OPINION OF DWORKIN CHAMBERS & WILLIAMS, P.C.
3900 EAST MEXICO AVENUE - SUITE 1300
DENVER, COLORADO 80210
(303) 584-0990
(303) 584-0995 (Fax)

RIGL Corporation
4840 East Jasmine Street - Suite 105
Mesa, Arizona 85020

RE: RIGL Corporation Registration Statement on Form S-8

Ladies and Gentlemen:

     You have requested our opinion as to the legality of the issuance by RIGL
Corporation. (The "Company") of up to 1,000,000 shares of common stock (the
"Shares") pursuant to a Registration Statement on Form S-8 (the "Registration
Statement") to be filed on or before August 31, 1999.

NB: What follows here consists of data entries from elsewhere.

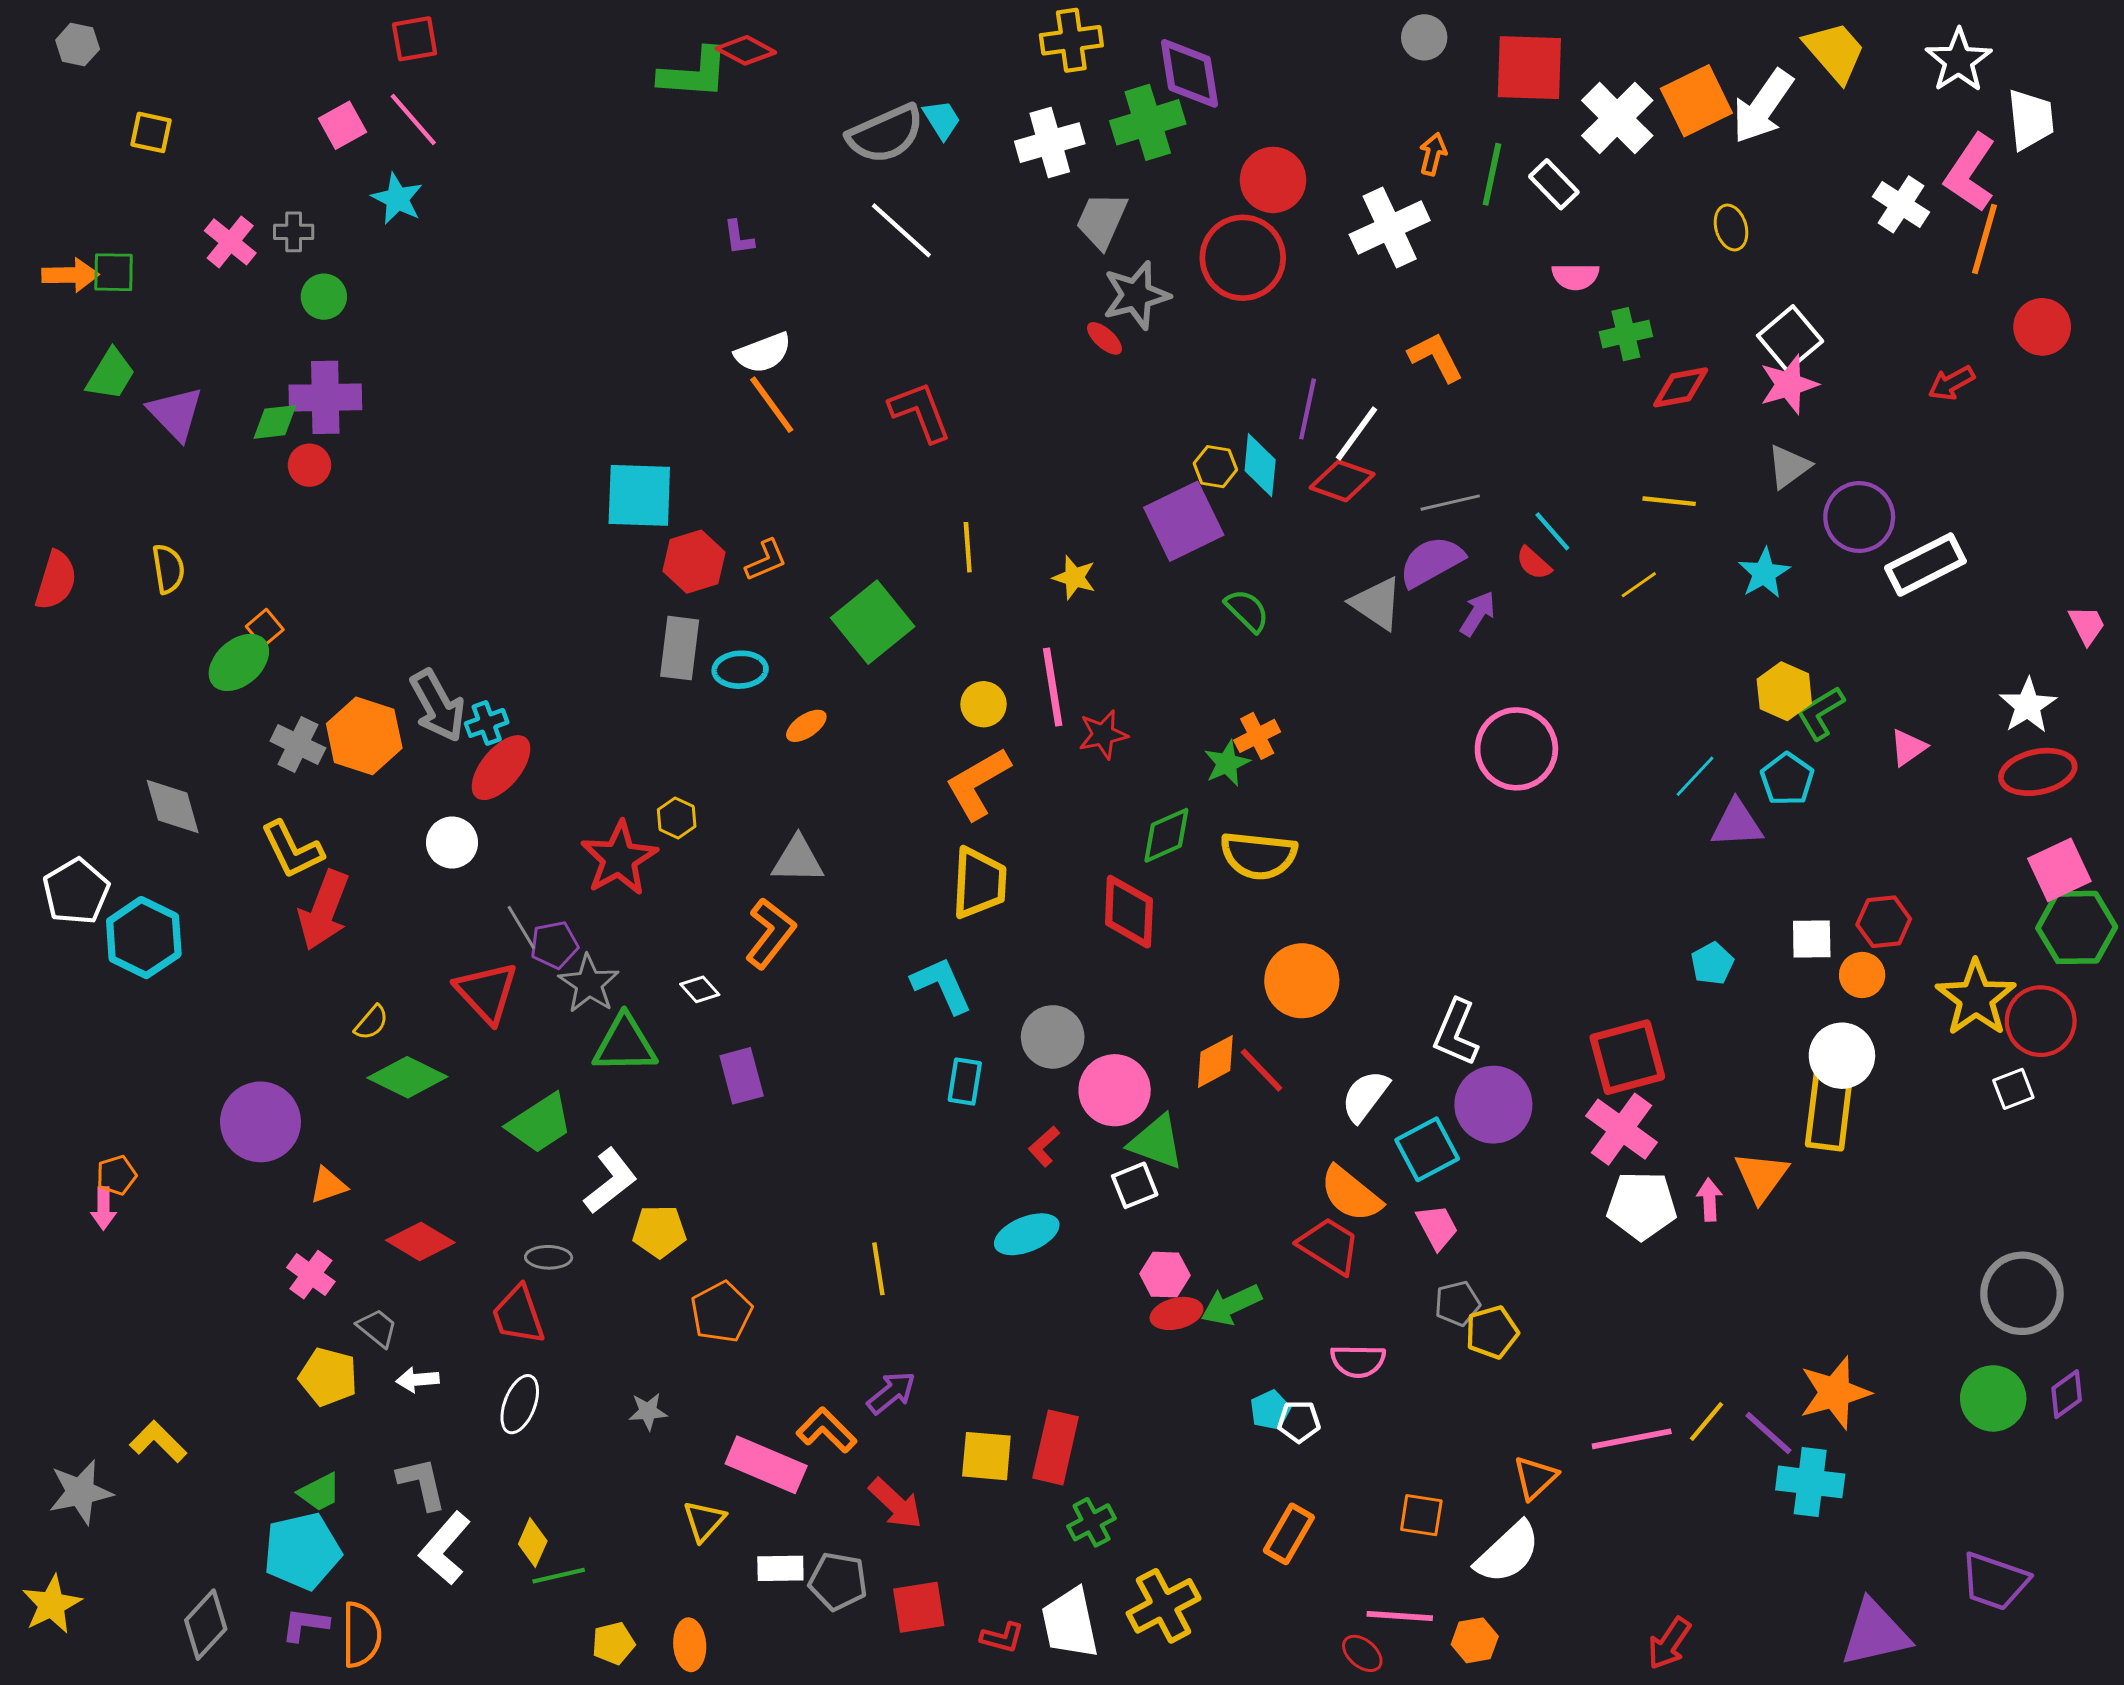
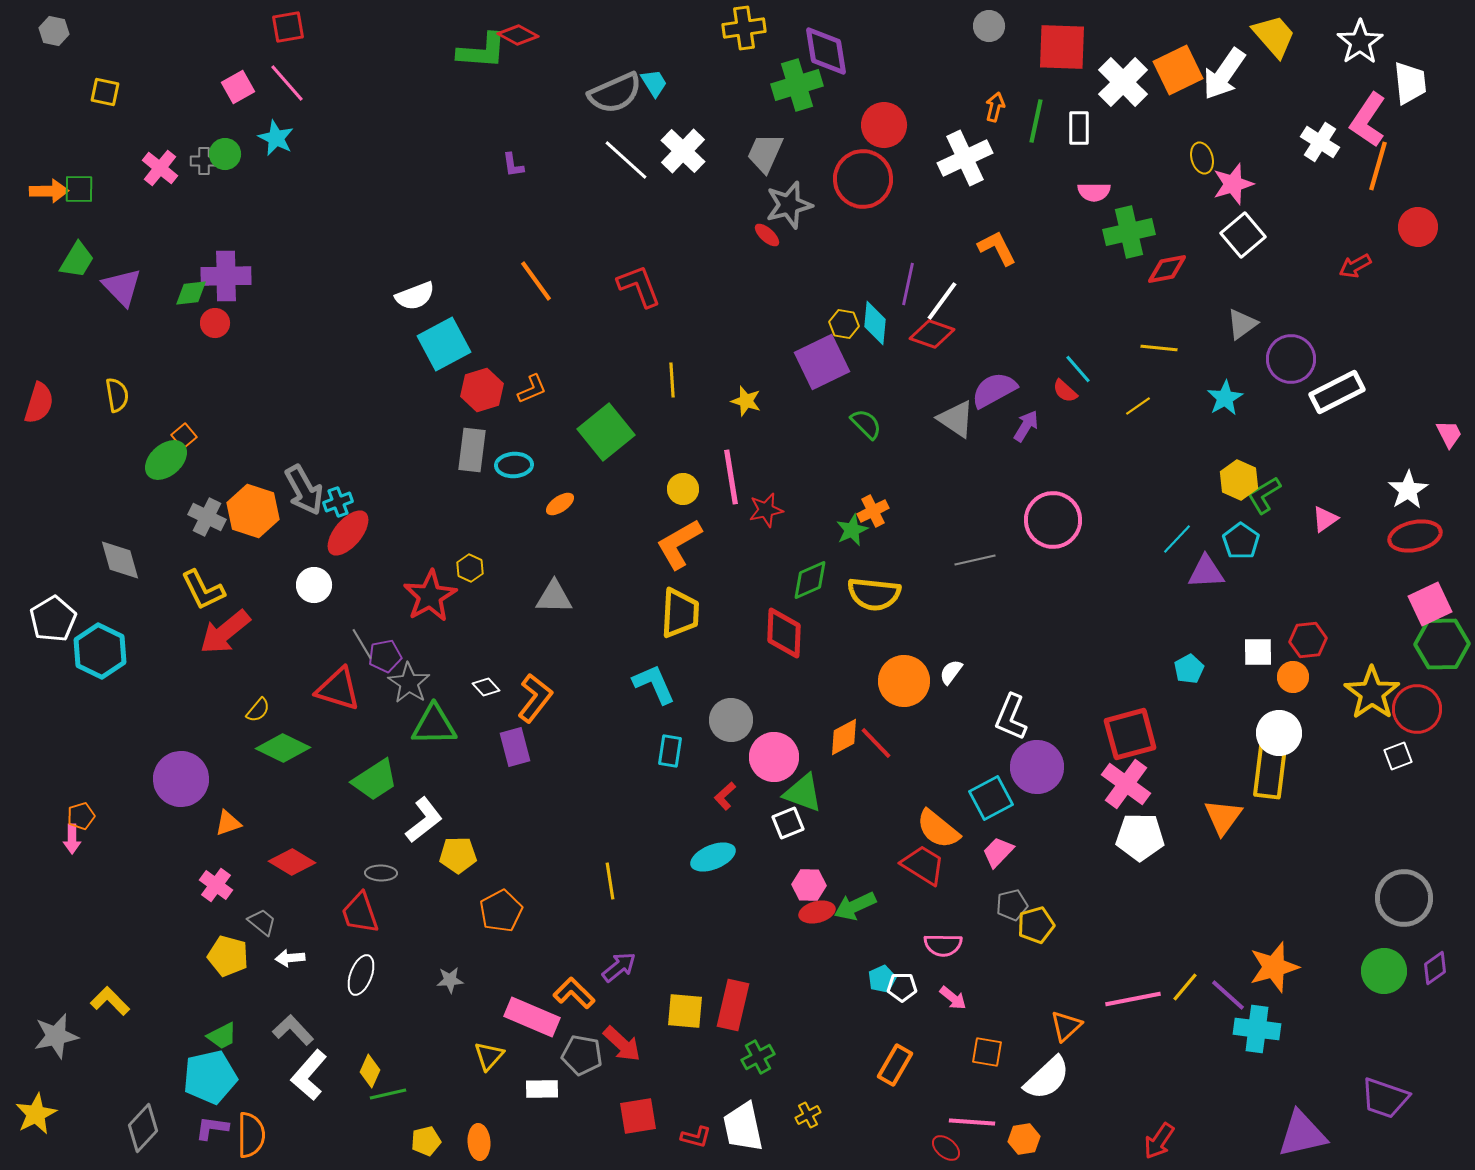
white cross: (1050, 143) -> (683, 151), moved, turned -30
white rectangle: (1554, 184) -> (1079, 128), turned 44
green circle: (324, 297) -> (225, 154), moved
green cross: (1626, 334) -> (1129, 232), size x1.4
white semicircle: (763, 353) -> (415, 296), moved
pink star: (1789, 384) -> (1233, 184), moved
cyan square: (639, 495) -> (444, 344), turned -30
gray line: (1450, 503) -> (975, 560), moved
red arrow: (324, 910) -> (225, 632), turned 30
orange L-shape: (770, 933) -> (535, 698), moved
red triangle: (487, 992) -> (338, 689), turned -30
white semicircle: (1365, 1096) -> (951, 672), moved, size x0.7
pink arrow: (1709, 1200) -> (953, 998), moved, turned 132
pink trapezoid: (1437, 1227) -> (998, 852), turned -108
gray L-shape: (422, 1483) -> (293, 1030), turned -30
gray pentagon: (838, 1581) -> (582, 1055), moved
yellow cross: (1164, 1606) -> (808, 1115), size x0.5

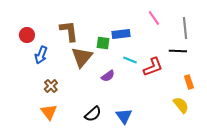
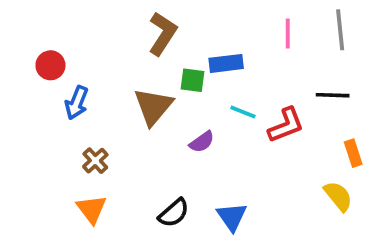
pink line: (154, 18) -> (288, 34), turned 35
gray line: (185, 28) -> (340, 30), moved
brown L-shape: (69, 31) -> (163, 34), moved, turned 40

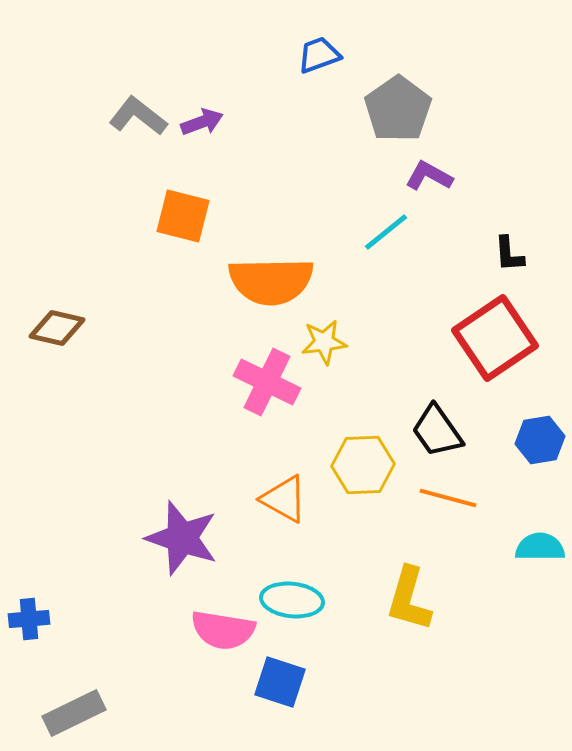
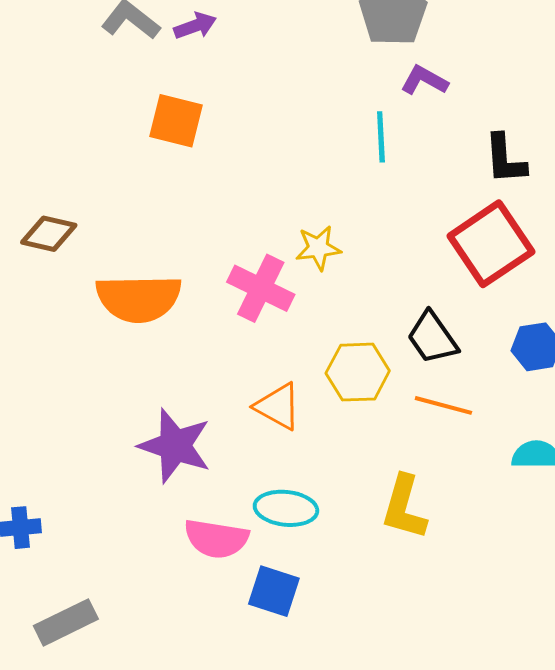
cyan line: (386, 232) -> (381, 137), turned -54
black L-shape: (509, 254) -> (505, 159), size x1.4
orange semicircle: (271, 281) -> (139, 298), moved

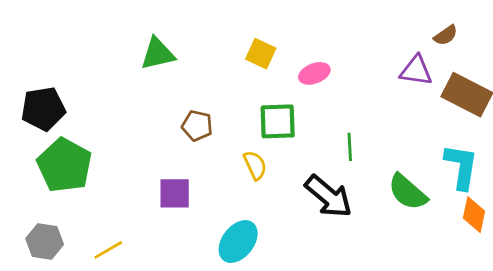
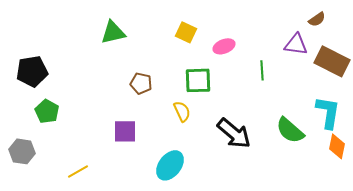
green line: (350, 147) -> (262, 70), moved
green pentagon: (64, 165) -> (47, 111), size x0.6
gray hexagon: (45, 241) -> (22, 151), moved

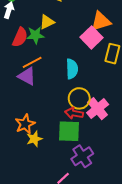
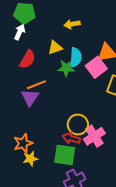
green star: (35, 35) -> (66, 68), moved
cyan semicircle: (72, 69) -> (76, 57), moved
purple triangle: (27, 76) -> (30, 97), turned 30

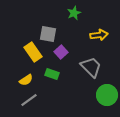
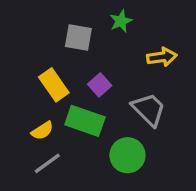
gray square: (48, 34) -> (78, 37), moved
green rectangle: (52, 74) -> (85, 121), size x1.6
green circle: (107, 95) -> (127, 155), moved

     Pursuant to your request I have reviewed and examined: (1) the Articles
of Incorporation of the Company, as amended (the "Articles"); (2) the Bylaws
of the Company, as certified by the Secretary of the Company; (3) the Minute
Book of the Company; (4) a copy of certain resolutions of the Board of
Directors of the Company; (5) the Registration Statement; (6) the Company's
Stock Option Plan covered by the Registration Statement; and (7) such other
matters as deemed relevant in order to issue this opinion.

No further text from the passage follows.